Crochet in the wild

There are a lot of things I love about crochet, but one of the things I love most is how wonderful it feels to stumble across a piece when you don’t expect it. I love that paradoxically startling and reassuring feeling I get when I come across a crochet object in what I think of as “the wild.”

It gives me the sense of being an explorer discovering something that is familiar in a setting that is not.

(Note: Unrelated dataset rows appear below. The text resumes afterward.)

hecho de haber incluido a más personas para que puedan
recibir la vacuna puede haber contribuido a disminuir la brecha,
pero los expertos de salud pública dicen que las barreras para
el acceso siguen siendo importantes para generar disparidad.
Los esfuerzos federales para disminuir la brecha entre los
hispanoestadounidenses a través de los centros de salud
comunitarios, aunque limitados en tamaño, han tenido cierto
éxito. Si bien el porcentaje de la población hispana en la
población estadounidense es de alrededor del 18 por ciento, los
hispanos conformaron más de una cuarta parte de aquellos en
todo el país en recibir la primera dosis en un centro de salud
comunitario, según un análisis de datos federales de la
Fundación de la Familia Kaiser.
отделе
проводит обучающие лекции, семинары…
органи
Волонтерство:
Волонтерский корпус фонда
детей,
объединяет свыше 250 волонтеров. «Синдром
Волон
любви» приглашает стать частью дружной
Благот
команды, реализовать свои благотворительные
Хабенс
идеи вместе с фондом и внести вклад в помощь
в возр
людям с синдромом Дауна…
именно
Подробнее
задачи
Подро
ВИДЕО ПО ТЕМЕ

It can be something like this crochet afghan I rescued that was being used as a window covering in an abandoned house that had been condemned:

crochet granny square blanket
Crochet granny square blanket resuced from an abandoned house

Or this doily (also used as a window covering) in a window somewhere in Savannah, Georgia, that was another delightful serendipitous find:

window with crochet doily, crochetbug, crochet circle, crochet in the wild, ecru
Serendipitous crochet doily in the window of a building somewhere in Savannah, Georgia

Or the small crochet hat worn by this plastic toy that was spinning without pause on a turntable in an Urban Outfitters display in Washington, D.C., one Thanksgiving:

So I was beyond delighted recently when I went to get myself a cup of coffee at a nearby Starbucks and  ran into a woman with this obviously handcrafted purse:

Aluminum can tab crochet purse observed in the wild
Aluminum can tab crochet purse observed in the wild

I stopped to ask her if I could take a photo, and she graciously agreed, telling me the story of how she got the purse (a relative made it), and she told me about all of the other crafting that her relative did. I am always delighted to learn that there are others similarly obsessed.

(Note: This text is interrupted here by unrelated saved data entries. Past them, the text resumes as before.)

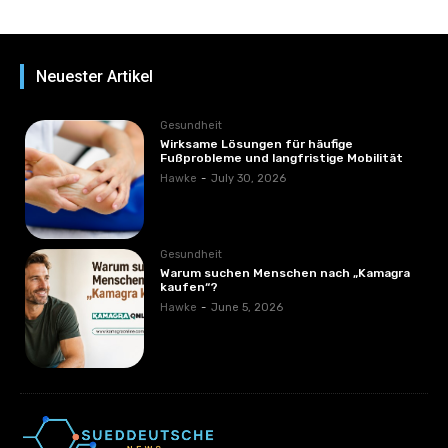
Neuester Artikel
Gesundheit
Wirksame Lösungen für häufige
Fußprobleme und langfristige Mobilität
Hawke
-
July 30, 2026
Gesundheit
Warum suchen Menschen nach „Kamagra
kaufen“?
Hawke
-
June 5, 2026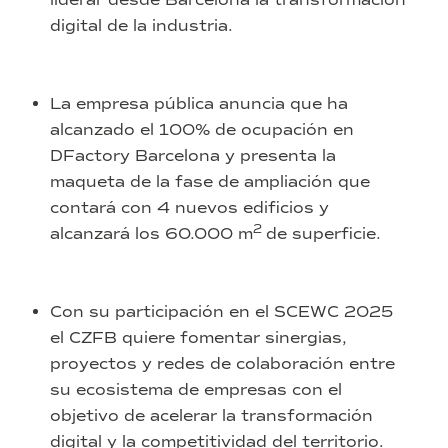
digital de la industria.
La empresa pública anuncia que ha
alcanzado el 100% de ocupación en
DFactory Barcelona y presenta la
maqueta de la fase de ampliación que
contará con 4 nuevos edificios y
2
alcanzará los 60.000 m
de superficie.
Con su participación en el SCEWC 2025
el CZFB quiere fomentar sinergias,
proyectos y redes de colaboración entre
su ecosistema de empresas con el
objetivo de acelerar la transformación
digital y la competitividad del territorio.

As for the purse, it embodied so many elements of crafting that I love, it was hard to pick a favorite feature.

While it very much has a “use what you have” aspect to it with the aluminum tabs, it is also very fresh with the simple, but underutilized, stitches, and a very “everything old is new again” approach.

I am always inspired when I find crochet “in the wild,” and it helps give me some perspective and insight into just how much a person can change the world, even if she only works one stitch at a time.